Il pensiero oggi dominante dice esattamente la stessa cosa: il senso della vita e l'esistenza di Dio sono misteri che non si possono ricondurre ad un unico schema e a una via obbligata per tutti.

Suggerendo la pratica della tolleranza si diffida chiunque a mettere la propria opinione al di sopra delle altre. Sostenere che tutto è relativo significa però negare che esista l'Assoluto e la Verità con la lettere maiuscola, in una parola il nocciolo della fede.

Secondo questa mentalità l'annuncio religioso si dovrebbe ridurre ad un'opera di propaganda simile a quella praticata dagli imbonitori sulla pubblica piazza con una differenza: i commercianti cercano di convincere i passanti ad acquistare le proprie mercanzie, i predicatori pongono sul mercato l'adesione ad una fede.

Gesù nel Vangelo vuole sfuggire proprio a questo rischio: quello di essere considerato un santone, un guaritore, un maestro spirituale, come ce ne sono tanti altri. Invece Egli è il Salvatore.

Ad ogni celebrazione del Battesimo la Chiesa ripete il rito dell'effatà (apriti) accompagnandolo con le parole: "Il Signore Gesù che fede udire i sordi e parlare i muti ti conceda di ascoltare presto la sua parola e di professare la tua fede, a lode e gloria di Dio Padre."

Come nel Vangelo, così ancora oggi Gesù sblocca orecchi e lingua, apre mente e cuore dei suoi discepoli, ma questa specie di miracolo avviene solo in un contesto di quiete, nel segreto della coscienza, dove si ragiona si vuole si spera e si ama.

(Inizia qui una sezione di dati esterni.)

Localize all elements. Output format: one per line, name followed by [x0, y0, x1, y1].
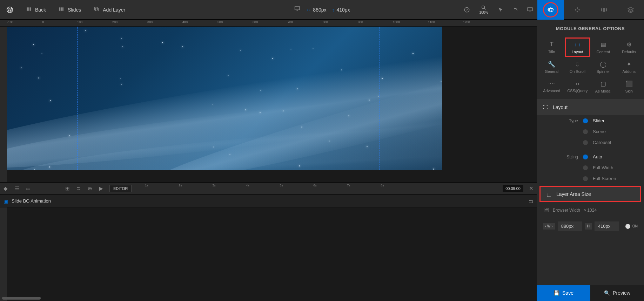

Unicamente da un'esperienza di questo genere può nascere la fede che è adesione alla persona di Gesù e non a degli slogan o a delle trovate propagandistiche.

Religione nella sua radice antica vuol dire appartenenza. Di solito il concetto si applica ad un gruppo; per i cristiani invece la definizione si riferisce a Gesù Cristo: essere di religione cristiana vuol dire avere incontrato Gesù come Signore e aderire a Lui con fede e amore.